Connections, stories and cousins

  • Brooke:  Cousin & I were doing @utasfh Convict Ancestors at the same time. We debunked the “ancestor was a bushranger” myth as stated on Jen Willets site. It was almost disappointing.
  • Margaret: I have 32 family tree scrolls from my mother. I had papers, reports, albums, etc but they are gradually being taken to my nephew. He has got the 1805 New Testament in 2 volumes which I got from my aunt who got it from her father, etc. I question everything and try to find more than one source. The scrolls I am gradually checking with other sources as I enter them in my computer tree. One family story has not yet been verified, although DNA says it could be correct.
  • Soc OPS: Not from my immediate family, but early on I made contact with a distant cousin (with Atcherley as her third forename!) who’d been researching for 20 years and shared her gedcom. I used that as a reference but did my own research and shared my findings.
  • Mining the Past: I only have a few photos and the family tree I did with my mum in my teens. I researched just by following the records and have found a few children who died young that my mum clearly didn’t know about. Have found grains of truth in family stories.
  • Sharn: I was the first in my family that I know of to research our family history. I lost family photos in the 74 Brisbane floods so every photo someone sends me is very precious.
  • Hilary: my ONS (one name study) is a work in progress as I started with an Unsourced tree with the aim of verifying the information and building upon it always more to find
  • Sandra: We have a family tree book of my mum’s family but only from when they came to Australia to about 1983. I now have my mum and photos and documents. Over the years I have copied and scanned every old photo I could get my hands on.
  • Pauleen: Early in my research I got a great oral history from an elderly cousin who also put me in touch with other lines. I was able to verify the info via official records. The certificates I inherited certainly helped me get started, as did a very unusual surname. I had few stories even though I knew all my grandparents and two were immigrants – but they didn’t talk about it.

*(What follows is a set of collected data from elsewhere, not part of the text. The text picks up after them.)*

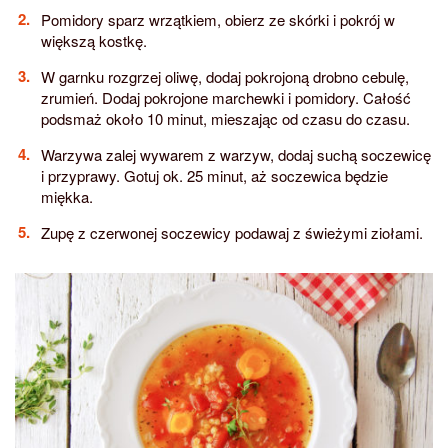
Pomidory sparz wrzątkiem, obierz ze skórki i pokrój w
większą kostkę.
W garnku rozgrzej oliwę, dodaj pokrojoną drobno cebulę,
zrumień. Dodaj pokrojone marchewki i pomidory. Całość
podsmaż około 10 minut, mieszając od czasu do czasu.
Warzywa zalej wywarem z warzyw, dodaj suchą soczewicę
i przyprawy. Gotuj ok. 25 minut, aż soczewica będzie
miękka.
Zupę z czerwonej soczewicy podawaj z świeżymi ziołami.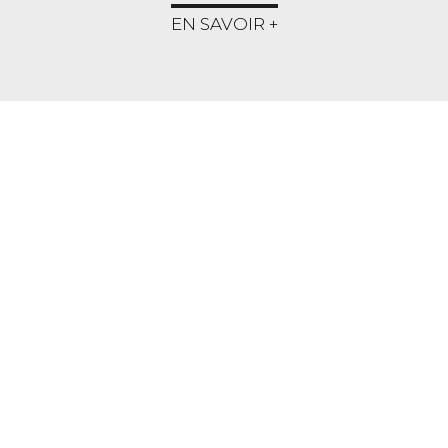
EN SAVOIR +
NOS SERVICES
TRANSACTION
Nous vous accompagnons dans tous vos
projets immobiliers que ce soit pour un
achat ou la mise en vente de votre bien.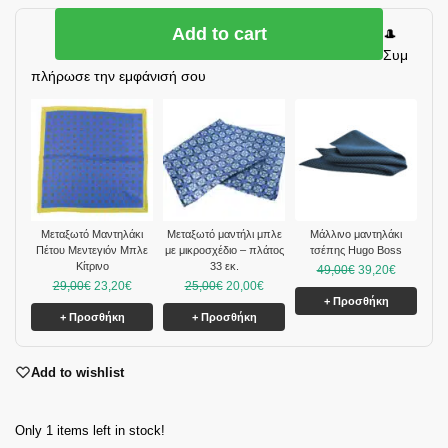
Add to cart
🎩
Συμ
πλήρωσε την εμφάνισή σου
Μεταξωτό Μαντηλάκι
Μεταξωτό μαντήλι μπλε
Μάλλινο μαντηλάκι
Πέτου Μεντεγιόν Μπλε
με μικροσχέδιο – πλάτος
τσέπης Hugo Boss
Κίτρινο
33 εκ.
49,00
€
39,20
€
29,00
€
23,20
€
25,00
€
20,00
€
+ Προσθήκη
+ Προσθήκη
+ Προσθήκη
Add to wishlist
Only 1 items left in stock!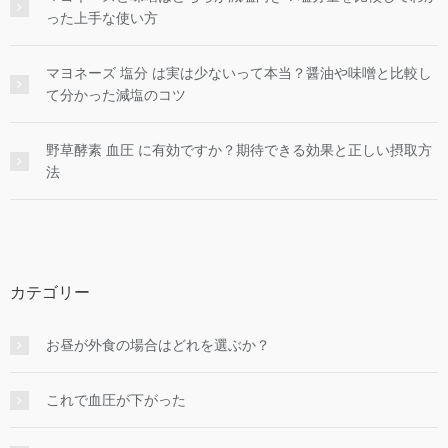
った上手な使い方
マヨネーズ 塩分 は実は少ないって本当？醤油や味噌と比較し
て分かった減塩のコツ
野草酵素 血圧 に有効ですか？期待できる効果と正しい摂取方
法
カテゴリー
お昼が外食の場合はどれを選ぶか？
これで血圧が下がった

I did meet some great-aunts, uncles & 2nd cousins.
  • Shauna: I was the first to be interested in the family history. Sadly hardly any photos on either side of my family. But I have managed to link up with cousins and share research and photos. Blogging is such wonderful cousin bait
  • Sharn: Through cousin connections I have pieced together the other half of family stories. Since 2015 each year I have been visiting a dear third cousin in Chicago who sadly passed away recently. We achieved so much in her ‘genealogy kitchen’
  • Shauna: The internet and digitised records has revolutionized genealogy and it’s wonderful to have friends all over the world #ANZAncestryTime But I think some have forgotten methodology and just use indexes and hunt names.

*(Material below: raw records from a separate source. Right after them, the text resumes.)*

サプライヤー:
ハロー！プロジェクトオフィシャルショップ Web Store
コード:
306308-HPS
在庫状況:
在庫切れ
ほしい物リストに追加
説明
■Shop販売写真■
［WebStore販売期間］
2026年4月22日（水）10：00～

  • Sharn: I inherited a family history of my husband’s family that went back to William the Conqueror. Need I say more…. I have written a blog post about it
  • Daniel: I inherited quite a lot of dates and photos from my mum who got the info from my nan. I did try and verify because some bits were WAY off! My favourite things to have are old photos and I actually got a photo of my (very young at the time!) Paternal great grandparents. Little did I know it was actually their wedding photo! 😲
  • Jennifer: I’ve met many cousins mainly through my blog who have shared research, family search and photos. These new connections are very precious to me. I have ongoing relationships with many and with their families
jarmoluk / Pixabay
  • Mairead: I know that one of my nieces is interested. But I also know she is of the digital era, so I need to make sure I have as much info scanned as possible
  • Tara: I’m the custodian (by consent) of my uncle’s archive of audio recordings, photos, letters etc Verification is a slow process but ongoing. Cousin connections (e.g. NZ) definitely expanded research! (Photo of GGGF in Africa 1890s!)
  • Sandra: I have found some wonderful 2nd cousins and we have all shared generously. All info is taken as clues. Review, verify and check again with any information that is given to me.

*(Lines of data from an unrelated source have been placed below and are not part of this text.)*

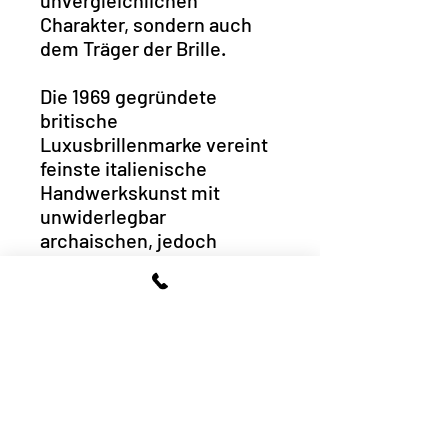
unvergleichlichen
Charakter, sondern auch
dem Träger der Brille.
Die 1969 gegründete
britische
Luxusbrillenmarke vereint
feinste italienische
Handwerkskunst mit
unwiderlegbar
archaischen, jedoch
praktischen und
funktionellem Design.
Produktmerkmale
Handgefertigte
Sonnenbrillen-Fassung
Reflexmindernde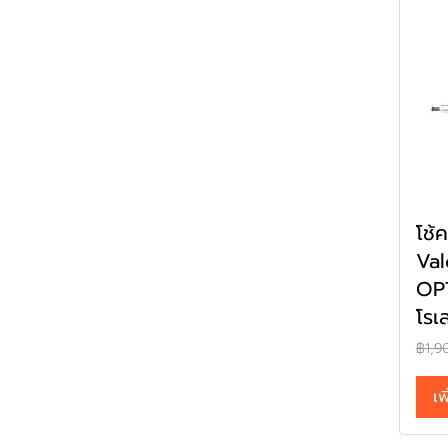
โช้
Va
OP
โรเ
฿1,9
เพ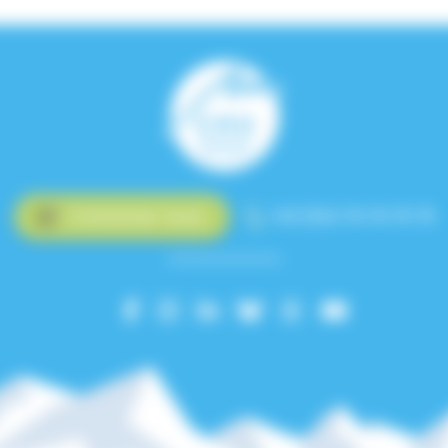
Contactez-nous
+33 (0)4 76 76 75 75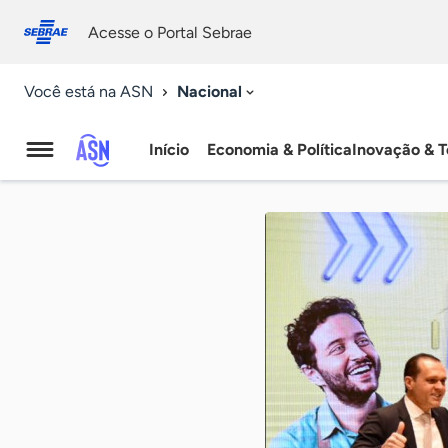
Fale
Acessibilidade
conosco
0
Acesse o Portal Sebrae
9
Nacional
Você está na ASN
Início
Economia & Política
Inovação & T
Agência
Sebrae
de
Notícias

  • Pauleen: Cousins share stories of their branches that I may not know as well as further cousin-links. The oral histories shared have been amazing. They also spot some research things I haven’t. Others are fabulous at the people connections and link us all together.
  • Jill: So much bounty. Cousin connections have added facts, given me photos and artefacts and new friendships have developed. I cannot understand why genies do not publish their basic tree in print or online
  • Jill: I rarely take information as given but use the proffered information a a clue. I like to check more than one source. One exception would be when a mother announces the birth of one of her children
  • Mairead: An oral story was that we had a convict relative. Someone gave me documents. But it was only last year I found a suitable train of evidence to be confident he really was ours.
  • Carmel: inherited a hand drawn Galvin family tree from father-in-law, but only found it in our files after I’d done the research, luckily it confirmed my research
  • Jill: No such inheritance for me. I think earlier generations on my Mother’s side didn’t want to share details of either their convict or indigenous backgrounds. Perhaps my Irish grandmother was interested as she told lost of stories
  • Sue: I inherited photos and some stories while relatives were still alive but a few stories were a bit fanciful and since proved incorrect
  • Mairead: When I started I was given photocopies of family groups by a cousin whose Dad had scribbled it down. Helped as a starting point, and also helped me find a war death. Others had forgotten this man who is buried in Florence.
  • Moderator: There really is an emotional moment when you realise you are looking at the handwriting of your great great grandparents in a government file. And then there is the smell of old documents
  • Jennifer: I have inherited no family history research, however along the way cousins who I’ve met have shared their information with me. I verify everything before adding it to my family tree or files.
shell_ghostcage / Pixabay

Ancestors and place

  • Margaret: I love the detective part of the search. Trying to find all the different people in my family and bringing them to life. Finding cousins all over the world has been great.
  • Tara: Much of my reading is to try and understand their lives and times, it provide clues to further research. Migration, internal and external features heavily so understanding (a) is essential. FH benefits family (entertainment) & community (collaboration/help)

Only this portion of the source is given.